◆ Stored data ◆
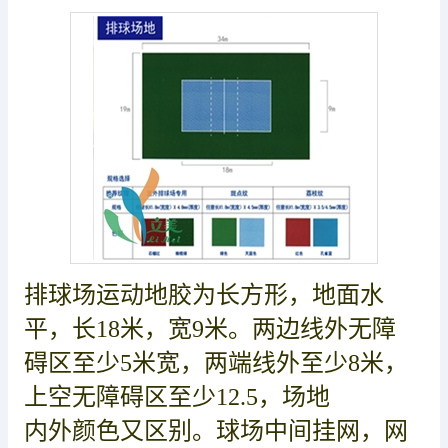
排球场运动地胶为长方形，地面水
平，长18米，宽9米。两边线外无障
碍区至少5米宽，两端线外至少8米，
上空无障碍区至少12.5，场地
内外颜色又区别。球场中间挂网，网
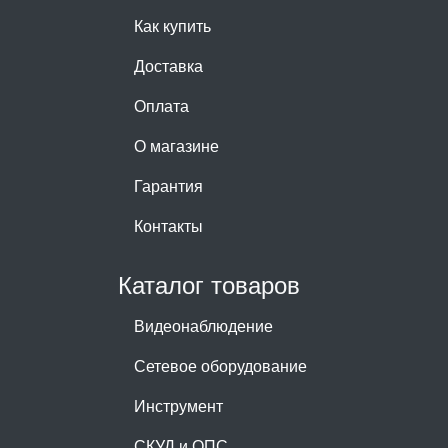
Как купить
Доставка
Оплата
О магазине
Гарантия
Контакты
Каталог товаров
Видеонаблюдение
Сетевое оборудование
Инструмент
СКУД и ОПС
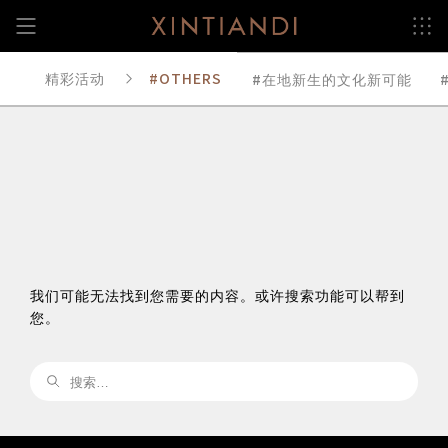
跳
至
内
容
精彩活动
OTHERS
在地新生的文化新可能
我们可能无法找到您需要的内容。或许搜索功能可以帮到
您。
搜
索：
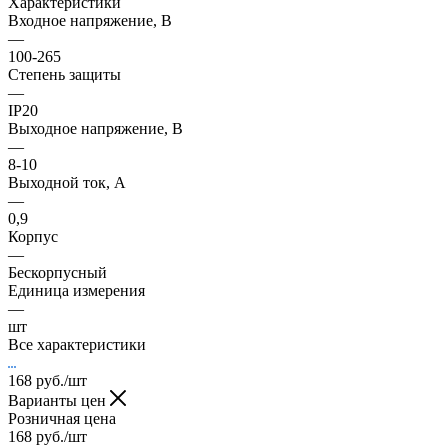
Характеристики
Входное напряжение, В
—
100-265
Степень защиты
—
IP20
Выходное напряжение, В
—
8-10
Выходной ток, А
—
0,9
Корпус
—
Бескорпусный
Единица измерения
—
шт
Все характеристики
168
руб.
/шт
Варианты цен
Розничная цена
168
руб.
/шт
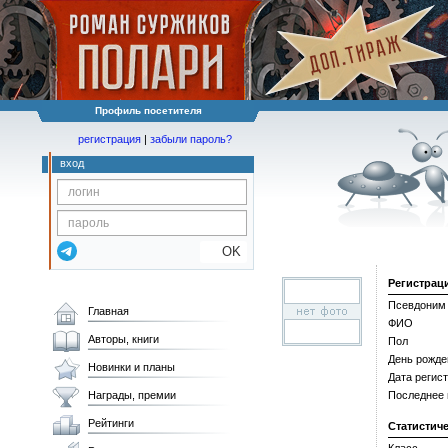
Профиль посетителя
регистрация
|
забыли пароль?
вход
OK
Регистрац
Псевдоним
Главная
ФИО
Авторы, книги
Пол
День рожде
Новинки и планы
Дата регис
Награды, премии
Последнее
Рейтинги
Статистич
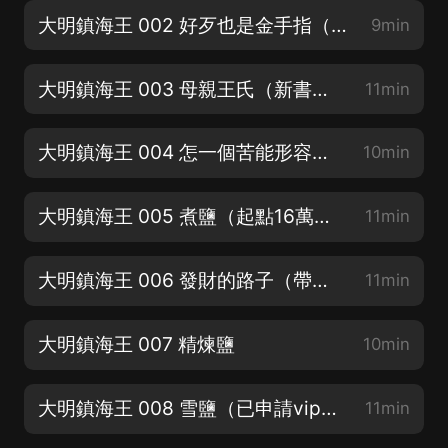
大明鎮海王 002 好歹也是金手指（穿越大明搞事情）
9min
大明鎮海王 003 母親王氏（新書上架來波訂閱）
11min
大明鎮海王 004 怎一個苦能形容（福利詳情請看專輯長圖）
10min
大明鎮海王 005 煮鹽（起點16萬推薦）
11min
大明鎮海王 006 發財的路子（帶腦子穿越文）
11min
大明鎮海王 007 精煉鹽
10min
大明鎮海王 008 雪鹽（已申請vip，放心收聽呀）
11min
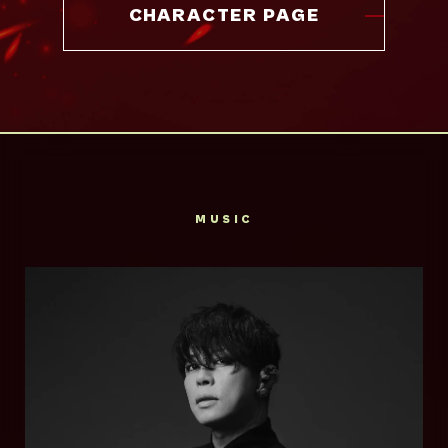
CHARACTER PAGE
MUSIC
梅田サイファー
西川貴教
大阪梅田駅の歩道橋で行われていたサイファー
1970年9月19日生まれ。滋賀県出身。
（輪になり即興でラップをするセッション）の
1996年、ソロプロジェク
参加者から派生した集合体。多くのメンバーが
ト”T.M.Revolution”として「独裁-
ラップバトルで輝かしい成績を残し、R-指定を
Survive Said The
monopolize-」でデビュー。以降、「HIGH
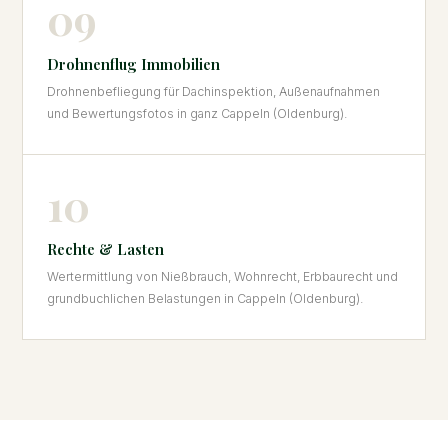
09
Drohnenflug Immobilien
Drohnenbefliegung für Dachinspektion, Außenaufnahmen
und Bewertungsfotos in ganz Cappeln (Oldenburg).
10
Rechte & Lasten
Wertermittlung von Nießbrauch, Wohnrecht, Erbbaurecht und
grundbuchlichen Belastungen in Cappeln (Oldenburg).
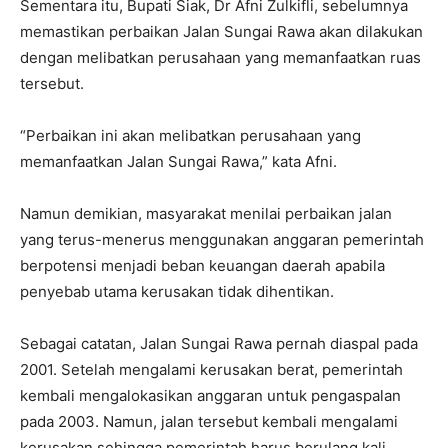
Sementara itu, Bupati Siak, Dr Afni Zulkifli, sebelumnya
memastikan perbaikan Jalan Sungai Rawa akan dilakukan
dengan melibatkan perusahaan yang memanfaatkan ruas
tersebut.
“Perbaikan ini akan melibatkan perusahaan yang
memanfaatkan Jalan Sungai Rawa,” kata Afni.
Namun demikian, masyarakat menilai perbaikan jalan
yang terus-menerus menggunakan anggaran pemerintah
berpotensi menjadi beban keuangan daerah apabila
penyebab utama kerusakan tidak dihentikan.
Sebagai catatan, Jalan Sungai Rawa pernah diaspal pada
2001. Setelah mengalami kerusakan berat, pemerintah
kembali mengalokasikan anggaran untuk pengaspalan
pada 2003. Namun, jalan tersebut kembali mengalami
kerusakan sehingga pemerintah harus berulang kali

◆ Task prompt ◆
Transcribe exactly the lines running from the line with "Выходное напряжение, В" to the last line of the entries. Pictures stay out of the copy.

◆ Solution to this task ◆
Выходное напряжение, В
—
8-10
Выходной ток, А
—
0,9
Корпус
—
Бескорпусный
Единица измерения
—
шт
Все характеристики
168
руб.
/шт
Варианты цен
Розничная цена
168
руб.
/шт
Профиль посетителя
регистрация
|
забыли пароль?
вход
OK
Регистрац
Псевдоним
Главная
ФИО
Авторы, книги
Пол
День рожде
Новинки и планы
Дата регис
Награды, премии
Последнее
Рейтинги
Статистич
大明鎮海王 002 好歹也是金手指（穿越大明搞事情）
9min
大明鎮海王 003 母親王氏（新書上架來波訂閱）
11min
大明鎮海王 004 怎一個苦能形容（福利詳情請看專輯長圖）
10min
大明鎮海王 005 煮鹽（起點16萬推薦）
11min
大明鎮海王 006 發財的路子（帶腦子穿越文）
11min
大明鎮海王 007 精煉鹽
10min
大明鎮海王 008 雪鹽（已申請vip，放心收聽呀）
11min
CHARACTER PAGE
MUSIC
梅田サイファー
西川貴教
大阪梅田駅の歩道橋で行われていたサイファー
1970年9月19日生まれ。滋賀県出身。
（輪になり即興でラップをするセッション）の
1996年、ソロプロジェク
参加者から派生した集合体。多くのメンバーが
ト”T.M.Revolution”として「独裁-
ラップバトルで輝かしい成績を残し、R-指定を
Survive Said The
monopolize-」でデビュー。以降、「HIGH
09
Drohnenflug Immobilien
Drohnenbefliegung für Dachinspektion, Außenaufnahmen
und Bewertungsfotos in ganz Cappeln (Oldenburg).
10
Rechte & Lasten
Wertermittlung von Nießbrauch, Wohnrecht, Erbbaurecht und
grundbuchlichen Belastungen in Cappeln (Oldenburg).
Sementara itu, Bupati Siak, Dr Afni Zulkifli, sebelumnya
memastikan perbaikan Jalan Sungai Rawa akan dilakukan
dengan melibatkan perusahaan yang memanfaatkan ruas
tersebut.
“Perbaikan ini akan melibatkan perusahaan yang
memanfaatkan Jalan Sungai Rawa,” kata Afni.
Namun demikian, masyarakat menilai perbaikan jalan
yang terus-menerus menggunakan anggaran pemerintah
berpotensi menjadi beban keuangan daerah apabila
penyebab utama kerusakan tidak dihentikan.
Sebagai catatan, Jalan Sungai Rawa pernah diaspal pada
2001. Setelah mengalami kerusakan berat, pemerintah
kembali mengalokasikan anggaran untuk pengaspalan
pada 2003. Namun, jalan tersebut kembali mengalami
kerusakan sehingga pemerintah harus berulang kali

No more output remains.